(DATA TO EXAMINE)
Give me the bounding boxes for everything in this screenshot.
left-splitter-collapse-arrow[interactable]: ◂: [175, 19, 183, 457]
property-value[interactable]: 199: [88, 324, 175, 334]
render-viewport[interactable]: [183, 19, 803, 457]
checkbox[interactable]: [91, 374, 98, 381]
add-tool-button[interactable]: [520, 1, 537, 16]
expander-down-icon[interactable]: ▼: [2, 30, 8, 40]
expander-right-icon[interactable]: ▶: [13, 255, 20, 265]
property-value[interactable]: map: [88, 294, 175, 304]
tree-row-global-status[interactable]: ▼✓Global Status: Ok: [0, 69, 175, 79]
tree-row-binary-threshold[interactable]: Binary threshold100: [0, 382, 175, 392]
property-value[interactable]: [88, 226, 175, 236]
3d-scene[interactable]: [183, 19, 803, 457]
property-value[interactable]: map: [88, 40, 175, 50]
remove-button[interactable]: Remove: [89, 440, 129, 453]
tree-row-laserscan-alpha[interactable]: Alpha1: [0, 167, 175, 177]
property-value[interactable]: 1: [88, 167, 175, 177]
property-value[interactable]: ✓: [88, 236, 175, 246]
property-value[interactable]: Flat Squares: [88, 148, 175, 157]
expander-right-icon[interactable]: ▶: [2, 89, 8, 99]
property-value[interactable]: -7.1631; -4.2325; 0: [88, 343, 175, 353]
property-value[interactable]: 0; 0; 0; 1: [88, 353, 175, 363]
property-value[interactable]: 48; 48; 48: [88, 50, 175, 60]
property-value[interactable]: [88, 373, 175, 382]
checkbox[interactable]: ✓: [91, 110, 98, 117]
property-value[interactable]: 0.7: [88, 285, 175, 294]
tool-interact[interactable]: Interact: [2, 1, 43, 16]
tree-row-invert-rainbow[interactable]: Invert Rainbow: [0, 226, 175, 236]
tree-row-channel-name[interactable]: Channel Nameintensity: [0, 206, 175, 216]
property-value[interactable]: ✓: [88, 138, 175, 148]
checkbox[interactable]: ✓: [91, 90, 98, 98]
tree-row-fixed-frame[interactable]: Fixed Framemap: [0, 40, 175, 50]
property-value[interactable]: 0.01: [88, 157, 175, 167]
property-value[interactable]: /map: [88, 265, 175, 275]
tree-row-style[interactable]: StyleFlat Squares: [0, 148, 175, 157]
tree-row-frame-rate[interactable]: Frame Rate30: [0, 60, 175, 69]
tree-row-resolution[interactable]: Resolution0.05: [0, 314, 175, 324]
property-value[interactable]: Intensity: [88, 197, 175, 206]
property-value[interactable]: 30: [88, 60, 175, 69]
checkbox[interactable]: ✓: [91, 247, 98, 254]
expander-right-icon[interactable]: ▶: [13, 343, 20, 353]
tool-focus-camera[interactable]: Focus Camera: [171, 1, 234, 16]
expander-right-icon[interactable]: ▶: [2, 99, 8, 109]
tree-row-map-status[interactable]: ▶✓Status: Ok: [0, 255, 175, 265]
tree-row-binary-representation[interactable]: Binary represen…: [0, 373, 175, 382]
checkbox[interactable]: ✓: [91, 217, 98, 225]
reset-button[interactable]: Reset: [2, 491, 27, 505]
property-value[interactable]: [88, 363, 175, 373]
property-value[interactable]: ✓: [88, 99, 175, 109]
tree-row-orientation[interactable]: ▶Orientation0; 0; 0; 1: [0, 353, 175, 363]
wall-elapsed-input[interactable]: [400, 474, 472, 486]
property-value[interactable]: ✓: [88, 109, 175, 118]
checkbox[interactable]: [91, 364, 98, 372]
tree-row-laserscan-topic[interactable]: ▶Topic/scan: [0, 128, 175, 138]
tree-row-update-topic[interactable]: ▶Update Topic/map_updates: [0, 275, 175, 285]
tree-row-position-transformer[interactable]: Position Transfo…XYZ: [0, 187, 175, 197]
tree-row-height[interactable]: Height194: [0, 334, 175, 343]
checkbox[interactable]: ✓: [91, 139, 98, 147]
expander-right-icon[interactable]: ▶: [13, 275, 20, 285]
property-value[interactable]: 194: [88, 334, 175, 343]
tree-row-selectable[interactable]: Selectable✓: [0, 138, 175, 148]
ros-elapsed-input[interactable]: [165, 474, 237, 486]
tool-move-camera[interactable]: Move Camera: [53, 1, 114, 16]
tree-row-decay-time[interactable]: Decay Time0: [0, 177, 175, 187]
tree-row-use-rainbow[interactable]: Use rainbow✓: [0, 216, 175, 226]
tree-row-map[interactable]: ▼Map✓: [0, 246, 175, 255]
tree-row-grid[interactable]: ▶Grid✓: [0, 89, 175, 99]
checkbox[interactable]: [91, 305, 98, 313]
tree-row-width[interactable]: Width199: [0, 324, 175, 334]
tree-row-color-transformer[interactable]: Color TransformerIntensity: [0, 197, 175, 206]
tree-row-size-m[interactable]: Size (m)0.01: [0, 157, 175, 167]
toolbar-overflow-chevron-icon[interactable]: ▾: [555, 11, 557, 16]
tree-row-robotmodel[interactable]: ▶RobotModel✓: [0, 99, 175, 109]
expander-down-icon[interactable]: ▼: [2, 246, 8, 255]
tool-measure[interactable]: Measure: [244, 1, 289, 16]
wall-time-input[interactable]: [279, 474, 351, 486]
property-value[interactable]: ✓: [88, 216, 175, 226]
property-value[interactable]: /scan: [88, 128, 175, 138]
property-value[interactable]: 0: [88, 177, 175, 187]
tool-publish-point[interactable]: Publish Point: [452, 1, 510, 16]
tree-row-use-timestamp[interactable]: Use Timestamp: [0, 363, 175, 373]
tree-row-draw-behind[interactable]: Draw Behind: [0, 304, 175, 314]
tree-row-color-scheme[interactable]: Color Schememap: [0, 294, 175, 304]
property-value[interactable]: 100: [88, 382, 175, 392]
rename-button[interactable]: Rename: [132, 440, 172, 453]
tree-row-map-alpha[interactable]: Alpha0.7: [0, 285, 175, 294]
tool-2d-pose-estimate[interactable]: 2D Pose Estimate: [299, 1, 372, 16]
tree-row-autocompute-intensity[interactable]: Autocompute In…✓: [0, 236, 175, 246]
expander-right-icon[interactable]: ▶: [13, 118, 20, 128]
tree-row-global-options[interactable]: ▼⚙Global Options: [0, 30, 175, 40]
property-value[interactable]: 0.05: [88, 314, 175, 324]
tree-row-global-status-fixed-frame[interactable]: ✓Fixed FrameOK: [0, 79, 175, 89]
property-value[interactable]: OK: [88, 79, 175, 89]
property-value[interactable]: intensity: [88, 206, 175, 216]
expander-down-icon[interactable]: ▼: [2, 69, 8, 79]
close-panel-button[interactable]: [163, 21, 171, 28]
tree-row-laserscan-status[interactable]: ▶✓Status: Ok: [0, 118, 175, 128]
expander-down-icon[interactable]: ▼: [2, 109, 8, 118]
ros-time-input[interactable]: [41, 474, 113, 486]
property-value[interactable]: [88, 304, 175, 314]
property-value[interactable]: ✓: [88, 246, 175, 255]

(DIRECTIONS FOR THIS TASK)
In the lines above, find the word "color" and copy each line that contains it.

(TASK OUTPUT)
tree-row-color-transformer[interactable]: Color TransformerIntensity: [0, 197, 175, 206]
tree-row-color-scheme[interactable]: Color Schememap: [0, 294, 175, 304]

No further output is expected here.